During the very forties of the twentieth century, Valdés, under the musical direction of Obdulio Morales, maintained a Sunday program for a long time on Radio Cadena Suaritos, which made an epoch.

And in 1951, under the direction of maestro Enrique González Mantici, she participated as the leading figure in the space Rapsodia Negra, from the CMQ radio station. At the beginning of the last decade mentioned, television was inaugurated in Cuba.

Merceditas Valdés' Afro-Cuban interpretations would receive the acceptance of an entire people through the new means of communication.

In different television channels, film studios, radio stations, theaters or nightclubs she alternated with personalities of the caliber of Sarah Vaugham, Nat King Cole, Ernesto Lecuona, Rita Montaner, Benny Moré, Celia Cruz, Emilio (El Indio) Fernández, Mongo Santamaría, Pedro Armendáriz, Johnny Mathis, Bola de Nieve, Chano Pozo, Rosita Fornes, Omara Portuondo, Tito Puentes, Adolfo Guzmán, Gilberto Valdés, Pablo Milanes, Chucho Valdés and the group Irakere.

The internationally known Tropicana cabaret announced her in its stellar cast. In that context she traveled to the United States of North America.

Her name will appear inscribed in the book for the fifty years of existence of the famous Apollo theater, in New York, where she also performed in the select Carnegie Hall concert hall, accompanied by an orchestra of eighty musicians and Gilberto Valdés as director.

At the Hotel Flamingo, in Nevada, she was accompanied by the orchestra of the famous Creole singer Miguelito Valdés.

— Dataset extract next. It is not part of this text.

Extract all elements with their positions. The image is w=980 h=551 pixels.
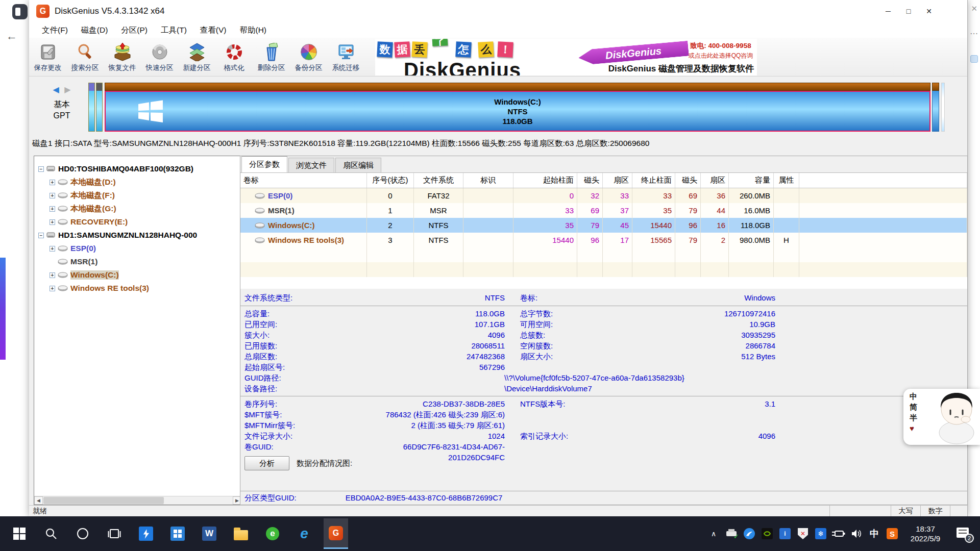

Other parts of North American territory she toured with a spectacle called From Havana to Harlem, whose music was by Jenx Simons.

After the political, economic and social changes initiated in Cuba in 1959, Merceditas Valdés' art broadened its projections.

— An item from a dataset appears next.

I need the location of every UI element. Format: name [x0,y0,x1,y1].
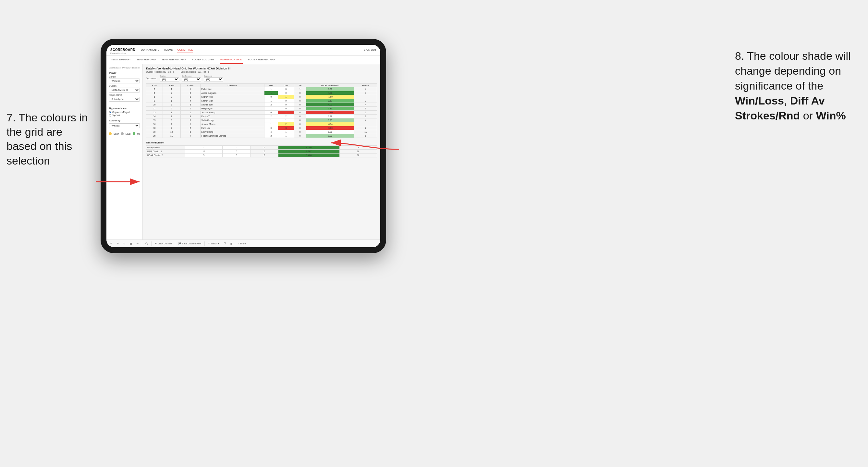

The number of her phonographic recordings increased considerably, initiated in 1946 with the long-playing record Toques de Santos, which reached a consecrating moment with the appearance of the Aché series, in the nineties.

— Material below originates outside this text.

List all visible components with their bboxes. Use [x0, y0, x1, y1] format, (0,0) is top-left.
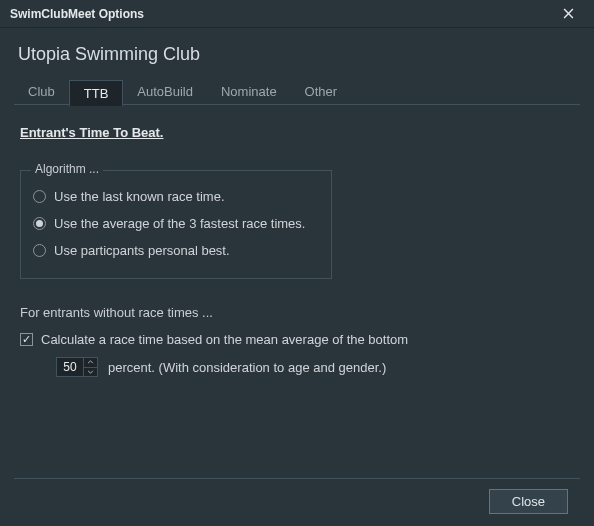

Likewise she took her original style throughout and across her homeland, without neglecting her international tours through nations of America and Europe; she worked alongside the Oru Group, directed by composer Sergio Vitier, and worked with the musical collectives Los Ibellis and Los Amigos.

With an extraordinary capacity to remain relevant beyond eras and musical styles, until her death, on June 13, 1996, Merceditas Valdés offered the best of her talent to the people who consecrated her among their artistic devotions.

She will always be an ethnographic document in which African chants and prayers persist, inserted in national culture.

The presence of Merceditas Valdés on any stage inspired all the magnitude that her own physical stature contradicted; the small Aché, as the famous Cuban ethnologist Fernando Ortiz called her, was the most important interpreter of Cuban folkloric music of African descent, which she disseminated excellently, through every place she went, and without a doubt left her mark. As if that were not enough, in her repertoire are included other genres such as bolero, rumba, Cuban jam session; which she interpreted with equal mastery.

In a concert offered in the White Hall, in Matanzas, and recorded in a phonographic recording, on September 3, 1983, it was a sample of her interpretive capacity and this diversity in her singing preferences. But it holds the special value of counting with guests who equally maintained a rigorous line of work with the genres they proclaimed, as is the case of Isupo Irawo by Jesús Pérez and Los amigos, directed by her life companion Guillermo Barreto; groups to which she was linked throughout her musical career.

From a Yoruba cycle with prayers to Elegguá, Oggún, Ochosi, Yemayá, to the well-known Pa' gozar, by the late Tata Güines, passing through a Drume negrita, or her bolero guaguancó version of the well-known Amor por ti, interpretations all touched by excellence, make of this concert, one of the jewels — which recorded in situ by engineer Jercy Belc with the EGREM mobile studio —, treasured in the music archives of San Miguel and Campanario, and which today remain for lovers of good music.